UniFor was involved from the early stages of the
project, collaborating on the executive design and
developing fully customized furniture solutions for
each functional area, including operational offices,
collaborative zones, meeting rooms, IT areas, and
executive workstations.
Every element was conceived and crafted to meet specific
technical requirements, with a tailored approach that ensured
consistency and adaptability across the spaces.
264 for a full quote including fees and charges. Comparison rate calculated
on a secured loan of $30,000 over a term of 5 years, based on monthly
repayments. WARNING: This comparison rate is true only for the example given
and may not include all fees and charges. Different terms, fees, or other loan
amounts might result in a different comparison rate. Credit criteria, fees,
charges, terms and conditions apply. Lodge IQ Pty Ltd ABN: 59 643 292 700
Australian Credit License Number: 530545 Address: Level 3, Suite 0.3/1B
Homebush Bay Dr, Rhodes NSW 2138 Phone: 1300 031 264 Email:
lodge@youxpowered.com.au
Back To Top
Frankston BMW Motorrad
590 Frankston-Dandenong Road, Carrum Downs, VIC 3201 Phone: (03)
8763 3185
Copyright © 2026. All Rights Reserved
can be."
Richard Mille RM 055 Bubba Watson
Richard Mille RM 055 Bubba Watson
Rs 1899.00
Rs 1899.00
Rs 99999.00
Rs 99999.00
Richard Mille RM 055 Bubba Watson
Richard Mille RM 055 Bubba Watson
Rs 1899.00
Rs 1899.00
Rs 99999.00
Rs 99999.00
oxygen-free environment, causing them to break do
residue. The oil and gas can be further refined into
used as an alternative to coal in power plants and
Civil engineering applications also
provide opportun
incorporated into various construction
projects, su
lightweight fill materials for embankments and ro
...
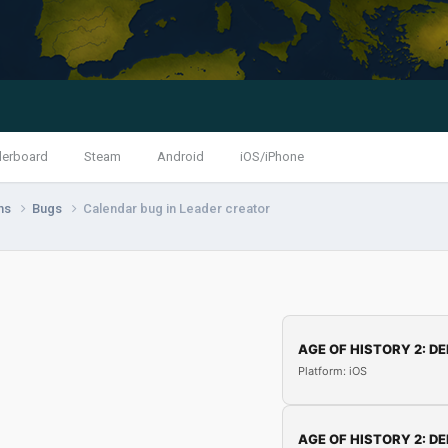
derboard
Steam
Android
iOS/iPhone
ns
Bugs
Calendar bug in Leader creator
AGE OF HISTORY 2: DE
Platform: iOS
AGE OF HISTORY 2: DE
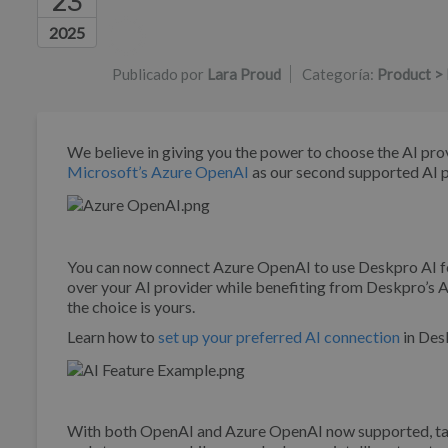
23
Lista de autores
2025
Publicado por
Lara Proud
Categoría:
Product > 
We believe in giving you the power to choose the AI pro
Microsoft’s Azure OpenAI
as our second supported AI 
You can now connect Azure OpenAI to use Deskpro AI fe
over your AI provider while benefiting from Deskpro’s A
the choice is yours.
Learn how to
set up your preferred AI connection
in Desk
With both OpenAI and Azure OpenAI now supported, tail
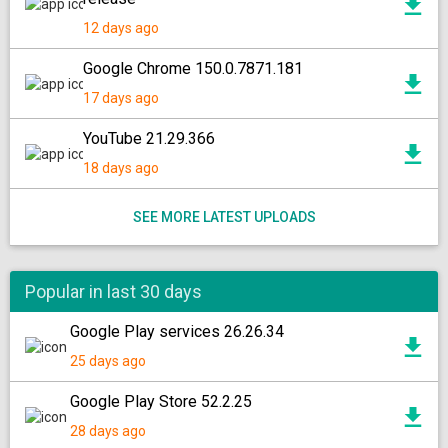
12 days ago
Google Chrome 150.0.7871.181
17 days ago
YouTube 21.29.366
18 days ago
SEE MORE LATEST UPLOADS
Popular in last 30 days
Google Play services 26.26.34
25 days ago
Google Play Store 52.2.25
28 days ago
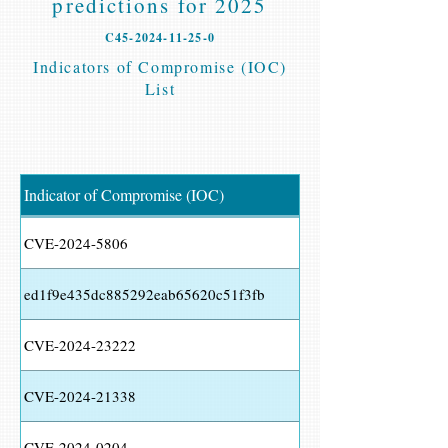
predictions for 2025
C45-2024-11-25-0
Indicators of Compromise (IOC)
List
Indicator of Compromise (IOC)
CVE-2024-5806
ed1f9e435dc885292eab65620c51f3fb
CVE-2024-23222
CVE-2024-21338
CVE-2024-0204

## Work instruction
Could you restate word for word the lines above from the one containing "Australian Credit License" through the one containing "projects, su", both included, and nothing else?

## Answer space
Australian Credit License Number: 530545 Address: Level 3, Suite 0.3/1B
Homebush Bay Dr, Rhodes NSW 2138 Phone: 1300 031 264 Email:
lodge@youxpowered.com.au
Back To Top
Frankston BMW Motorrad
590 Frankston-Dandenong Road, Carrum Downs, VIC 3201 Phone: (03)
8763 3185
Copyright © 2026. All Rights Reserved
can be."
Richard Mille RM 055 Bubba Watson
Richard Mille RM 055 Bubba Watson
Rs 1899.00
Rs 1899.00
Rs 99999.00
Rs 99999.00
Richard Mille RM 055 Bubba Watson
Richard Mille RM 055 Bubba Watson
Rs 1899.00
Rs 1899.00
Rs 99999.00
Rs 99999.00
oxygen-free environment, causing them to break do
residue. The oil and gas can be further refined into
used as an alternative to coal in power plants and
Civil engineering applications also
provide opportun
incorporated into various construction
projects, su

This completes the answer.